# Looking for Rides



## vcyclist (Apr 18, 2005)

I am working in Santa Clarita now and will live here for 2 months and then possibly buy a home in west Palmdale. I am looking for riding in both areas and possibly groups with ride schedules. Thanks


----------



## il sogno (Jul 15, 2002)

I did an organized ride last spring - "Pedalin' with the Poppies", sponsored by Bicycle John's in Acton. It started in Acton and went along Lake Elizabeth Road. There's a monster climb up Johnson Ave. The scenery was beautiful and traffic was nice and mellow. Check out the Bicycle John's in Acton. It's probably the best bike shop in the area. They might have organized weekly rides there.


----------



## The Walrus (Apr 2, 2000)

You could try taking Metrolink out to Acton (it runs on Saturdays as well as during the week), and then ride back through Soledad Canyon--it's especially good there during winter and spring when the creek is full. Not much traffic anytime, generally isolated houses and ranches along the route, lots of sycamores and cottonwoods along the creek, high desert flora (and fauna) elsewhere, some surprisingly deep canyon walls. ...or ride Sierra Highway to Acton instead of taking the train. ...or ride out to Vasquez Rocks (if you don't know what that is, just go out there--you'll recognize it from years of TV and movies and commercials)--and then drop down to Soledad Canyon on Agua Dulce.


----------



## wilier (Mar 16, 2002)

*SoCalCycling.com*



vcyclist said:


> I am working in Santa Clarita now and will live here for 2 months and then possibly buy a home in west Palmdale. I am looking for riding in both areas and possibly groups with ride schedules. Thanks


You probably already know about this list, but here it is just in case. I have no idea how up to date it is. There is a santa clarita club, but the website is dead. There's an e-mail address though.
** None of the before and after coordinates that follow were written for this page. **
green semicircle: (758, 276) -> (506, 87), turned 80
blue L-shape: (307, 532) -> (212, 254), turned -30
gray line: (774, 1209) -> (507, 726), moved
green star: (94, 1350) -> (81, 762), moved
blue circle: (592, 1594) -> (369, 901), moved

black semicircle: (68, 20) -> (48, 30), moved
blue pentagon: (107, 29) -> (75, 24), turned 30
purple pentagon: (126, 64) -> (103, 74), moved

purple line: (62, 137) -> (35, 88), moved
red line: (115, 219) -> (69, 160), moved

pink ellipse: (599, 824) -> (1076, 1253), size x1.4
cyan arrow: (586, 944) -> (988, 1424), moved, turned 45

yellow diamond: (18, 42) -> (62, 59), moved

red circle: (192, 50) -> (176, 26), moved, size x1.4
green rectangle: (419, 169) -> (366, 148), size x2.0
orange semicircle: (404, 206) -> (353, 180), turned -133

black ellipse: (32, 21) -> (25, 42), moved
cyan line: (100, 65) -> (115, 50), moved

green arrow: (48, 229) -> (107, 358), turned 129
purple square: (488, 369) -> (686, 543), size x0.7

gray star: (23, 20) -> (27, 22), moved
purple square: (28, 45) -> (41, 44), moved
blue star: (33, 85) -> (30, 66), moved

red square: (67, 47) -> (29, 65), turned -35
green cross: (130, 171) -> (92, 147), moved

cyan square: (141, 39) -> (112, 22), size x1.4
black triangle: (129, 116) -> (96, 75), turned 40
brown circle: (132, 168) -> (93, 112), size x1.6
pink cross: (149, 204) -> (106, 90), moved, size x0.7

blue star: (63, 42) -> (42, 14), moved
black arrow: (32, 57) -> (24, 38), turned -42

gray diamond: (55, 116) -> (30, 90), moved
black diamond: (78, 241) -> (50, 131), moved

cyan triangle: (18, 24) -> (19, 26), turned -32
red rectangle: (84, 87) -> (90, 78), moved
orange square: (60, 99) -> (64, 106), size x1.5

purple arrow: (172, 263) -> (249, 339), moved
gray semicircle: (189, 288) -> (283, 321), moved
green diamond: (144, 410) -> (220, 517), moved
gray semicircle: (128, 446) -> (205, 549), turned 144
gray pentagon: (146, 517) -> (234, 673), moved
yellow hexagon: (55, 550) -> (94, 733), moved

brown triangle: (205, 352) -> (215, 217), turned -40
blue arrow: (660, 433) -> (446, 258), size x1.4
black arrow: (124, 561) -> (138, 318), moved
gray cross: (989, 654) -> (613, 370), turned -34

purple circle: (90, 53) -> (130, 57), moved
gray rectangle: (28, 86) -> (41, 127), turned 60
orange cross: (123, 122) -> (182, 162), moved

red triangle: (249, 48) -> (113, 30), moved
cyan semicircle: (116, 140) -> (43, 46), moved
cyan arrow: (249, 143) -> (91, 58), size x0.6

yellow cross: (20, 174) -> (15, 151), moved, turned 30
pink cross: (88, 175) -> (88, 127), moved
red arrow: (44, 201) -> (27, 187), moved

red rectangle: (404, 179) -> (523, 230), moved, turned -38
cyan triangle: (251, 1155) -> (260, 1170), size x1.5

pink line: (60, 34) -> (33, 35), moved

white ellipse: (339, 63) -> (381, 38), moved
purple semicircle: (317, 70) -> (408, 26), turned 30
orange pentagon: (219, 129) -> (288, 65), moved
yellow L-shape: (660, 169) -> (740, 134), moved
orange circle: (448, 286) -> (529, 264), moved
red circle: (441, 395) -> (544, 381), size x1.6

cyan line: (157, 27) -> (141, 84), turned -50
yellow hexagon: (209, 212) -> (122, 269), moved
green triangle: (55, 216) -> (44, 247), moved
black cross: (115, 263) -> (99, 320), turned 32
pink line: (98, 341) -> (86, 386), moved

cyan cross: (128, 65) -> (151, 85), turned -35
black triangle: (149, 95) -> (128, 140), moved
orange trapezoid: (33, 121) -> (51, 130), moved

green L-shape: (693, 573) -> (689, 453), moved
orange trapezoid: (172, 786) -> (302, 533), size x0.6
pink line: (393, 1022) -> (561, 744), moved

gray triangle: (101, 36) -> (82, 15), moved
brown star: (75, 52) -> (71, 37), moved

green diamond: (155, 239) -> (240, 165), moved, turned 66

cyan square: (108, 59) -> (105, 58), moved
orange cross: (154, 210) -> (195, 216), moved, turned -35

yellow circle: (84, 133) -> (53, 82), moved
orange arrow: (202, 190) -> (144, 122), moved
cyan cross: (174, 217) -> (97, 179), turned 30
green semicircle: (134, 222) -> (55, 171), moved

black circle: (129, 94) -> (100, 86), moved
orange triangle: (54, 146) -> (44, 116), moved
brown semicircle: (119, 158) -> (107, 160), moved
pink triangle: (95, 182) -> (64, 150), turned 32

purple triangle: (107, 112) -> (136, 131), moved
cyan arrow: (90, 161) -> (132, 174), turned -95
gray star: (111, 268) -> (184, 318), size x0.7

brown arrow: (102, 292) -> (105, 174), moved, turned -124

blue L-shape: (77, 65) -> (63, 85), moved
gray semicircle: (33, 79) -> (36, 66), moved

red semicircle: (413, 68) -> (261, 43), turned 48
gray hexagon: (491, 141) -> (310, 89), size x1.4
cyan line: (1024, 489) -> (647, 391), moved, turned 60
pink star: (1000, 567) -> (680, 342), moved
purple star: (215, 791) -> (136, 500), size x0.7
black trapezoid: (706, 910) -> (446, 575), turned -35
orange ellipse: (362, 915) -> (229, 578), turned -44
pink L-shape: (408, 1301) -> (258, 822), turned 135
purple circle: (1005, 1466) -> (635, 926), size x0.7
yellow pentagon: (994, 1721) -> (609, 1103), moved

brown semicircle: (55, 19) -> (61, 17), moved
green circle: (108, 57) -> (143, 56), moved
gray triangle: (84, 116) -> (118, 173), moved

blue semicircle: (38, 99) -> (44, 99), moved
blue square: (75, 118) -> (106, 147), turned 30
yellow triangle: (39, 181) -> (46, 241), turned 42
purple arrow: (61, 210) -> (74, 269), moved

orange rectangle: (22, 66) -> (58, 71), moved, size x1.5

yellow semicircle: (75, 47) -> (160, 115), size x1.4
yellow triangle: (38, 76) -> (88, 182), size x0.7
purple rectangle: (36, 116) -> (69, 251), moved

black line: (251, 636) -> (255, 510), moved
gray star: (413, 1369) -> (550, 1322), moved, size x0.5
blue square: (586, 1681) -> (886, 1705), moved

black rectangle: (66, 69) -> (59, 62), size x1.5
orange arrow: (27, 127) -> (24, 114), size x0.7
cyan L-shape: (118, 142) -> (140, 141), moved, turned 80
http://www.socalcycling.com/socalclubs.asp


----------



## Hollywood (Jan 16, 2003)

*SCV shop rides*

check in with Roger at Newhall Bicycle Co. near old downtown Newhall. He has Sat. am group rides. 284-6187

Also leaving Sat. am is the SCVelo ride, starting at Performance Cyclery on Bouquet near KMart. Check in w/the shop guys there for info, although it's not "their" ride, just a start point. 254-4008

I don't know what kind of rider you are or what you like. The SCVelo rides are more on the serious side, while Roger's may be a little more laid back 

otherwise, lots of good solo/buddy rides there along the paths, Placerita Cyn., Sierra Hwy to Palmdale, etc.

enjoy!


----------